■ **Work to be completed**: Search for the word "seizoenen" in the entries. Each line that holds it should be copied.

■ **Information**:
=== Begin Enclosure ===

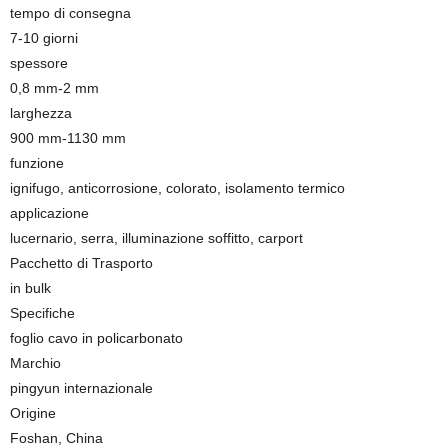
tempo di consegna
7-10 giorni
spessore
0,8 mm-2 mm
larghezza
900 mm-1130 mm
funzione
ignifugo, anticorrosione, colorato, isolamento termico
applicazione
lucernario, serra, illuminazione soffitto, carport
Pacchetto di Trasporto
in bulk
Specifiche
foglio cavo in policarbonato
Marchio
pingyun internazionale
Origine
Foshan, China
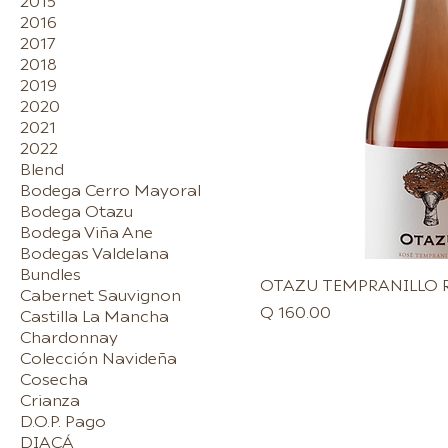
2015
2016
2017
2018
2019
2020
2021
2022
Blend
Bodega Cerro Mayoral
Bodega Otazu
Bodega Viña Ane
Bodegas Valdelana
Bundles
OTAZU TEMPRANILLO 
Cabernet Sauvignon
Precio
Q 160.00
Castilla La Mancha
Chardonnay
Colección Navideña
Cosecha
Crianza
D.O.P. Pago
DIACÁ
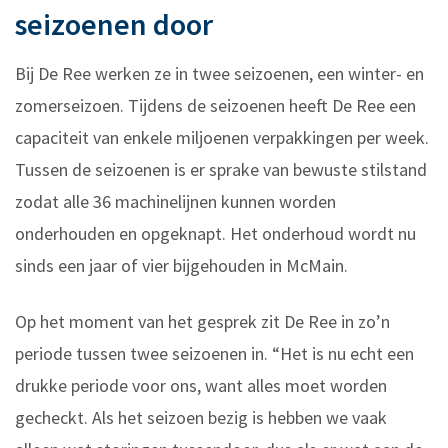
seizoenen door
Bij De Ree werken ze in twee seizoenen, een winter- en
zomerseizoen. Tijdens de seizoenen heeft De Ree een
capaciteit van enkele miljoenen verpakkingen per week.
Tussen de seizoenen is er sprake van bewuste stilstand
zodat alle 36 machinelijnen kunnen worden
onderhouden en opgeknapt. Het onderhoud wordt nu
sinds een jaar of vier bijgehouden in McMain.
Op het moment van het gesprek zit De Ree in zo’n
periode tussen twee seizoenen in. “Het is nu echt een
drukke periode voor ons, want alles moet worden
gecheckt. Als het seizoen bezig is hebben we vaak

=== End Enclosure ===

■ **Output**:
seizoenen door
Bij De Ree werken ze in twee seizoenen, een winter- en
zomerseizoen. Tijdens de seizoenen heeft De Ree een
Tussen de seizoenen is er sprake van bewuste stilstand
periode tussen twee seizoenen in. “Het is nu echt een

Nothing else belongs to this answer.